ISO 8601:2004 defines a time interval format which can be expressed in various formats, including "c) by a start and a duration" and "d) by a duration and an end".
Going by the Wikipedia article alone, it seems like the examples only provide for start
and end
to be "time points", e.g. 2007-03-01T13:00:00Z/P1Y2M10DT2H30M
would be a time interval of 1 year, 2 months, 10 days, 2 hours and 3 minutes starting on 2007-03-01 13:00 UTC.
Is it possible to represent a time interval which start or ends after some duration? For example, P1Y/P1Y2M10DT2H30M
would be the same duration but "starting" after 1 year.

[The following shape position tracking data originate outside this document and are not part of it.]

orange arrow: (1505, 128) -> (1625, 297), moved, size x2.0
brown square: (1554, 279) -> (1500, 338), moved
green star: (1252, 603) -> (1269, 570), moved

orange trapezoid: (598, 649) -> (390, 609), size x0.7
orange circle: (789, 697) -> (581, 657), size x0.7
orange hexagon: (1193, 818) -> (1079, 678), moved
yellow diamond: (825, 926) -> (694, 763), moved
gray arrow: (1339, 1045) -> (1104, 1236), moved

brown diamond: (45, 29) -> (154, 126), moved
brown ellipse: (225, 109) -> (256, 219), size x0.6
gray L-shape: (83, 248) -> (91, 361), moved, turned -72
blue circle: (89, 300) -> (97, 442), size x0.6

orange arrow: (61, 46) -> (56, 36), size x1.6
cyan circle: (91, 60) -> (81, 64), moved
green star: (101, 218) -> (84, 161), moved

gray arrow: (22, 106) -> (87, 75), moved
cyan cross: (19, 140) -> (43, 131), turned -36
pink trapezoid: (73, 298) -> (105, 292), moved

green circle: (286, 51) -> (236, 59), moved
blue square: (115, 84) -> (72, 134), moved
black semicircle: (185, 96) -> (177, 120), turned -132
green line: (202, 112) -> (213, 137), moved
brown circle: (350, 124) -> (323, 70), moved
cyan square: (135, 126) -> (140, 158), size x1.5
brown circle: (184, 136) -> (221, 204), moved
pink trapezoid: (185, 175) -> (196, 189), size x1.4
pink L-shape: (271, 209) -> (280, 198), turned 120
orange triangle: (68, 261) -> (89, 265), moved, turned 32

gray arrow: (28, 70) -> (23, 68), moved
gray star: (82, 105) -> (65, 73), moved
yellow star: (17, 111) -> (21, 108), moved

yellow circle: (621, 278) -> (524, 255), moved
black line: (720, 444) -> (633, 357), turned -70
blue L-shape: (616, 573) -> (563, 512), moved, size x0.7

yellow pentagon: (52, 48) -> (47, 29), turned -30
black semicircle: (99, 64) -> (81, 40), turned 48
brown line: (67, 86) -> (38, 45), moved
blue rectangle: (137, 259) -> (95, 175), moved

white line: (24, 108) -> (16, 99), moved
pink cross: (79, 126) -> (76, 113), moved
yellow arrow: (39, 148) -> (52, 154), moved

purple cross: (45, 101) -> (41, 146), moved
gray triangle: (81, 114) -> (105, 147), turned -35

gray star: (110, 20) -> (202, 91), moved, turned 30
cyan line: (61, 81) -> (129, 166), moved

Such syntax would be useful to model relative time intervals, especially when combined with repeating qualifies. For example, a monthly retirement payout could reasonably be expressed as R/P65Y/1M
.
The expression "P1Y/P1Y2M10DT2H30M" is not defined in ISO-8601. This paper mentions following four variants of a "time interval":
a) Start and end are defined as points in time, example => 2019-08-27/2019-08-29
b) Duration without any fixed anchor on the (date)- or timeline, example => P3D
c) Start as point in time and a duration, example => 2019-08-27/P3D
d) A duration and the end as point in time, example => P3D/2019-08-29
So your question "Is it possible to represent a time interval which start or ends after some duration?" can be answered by a clear "No". And honestly said, a double duration expression will confuse most users.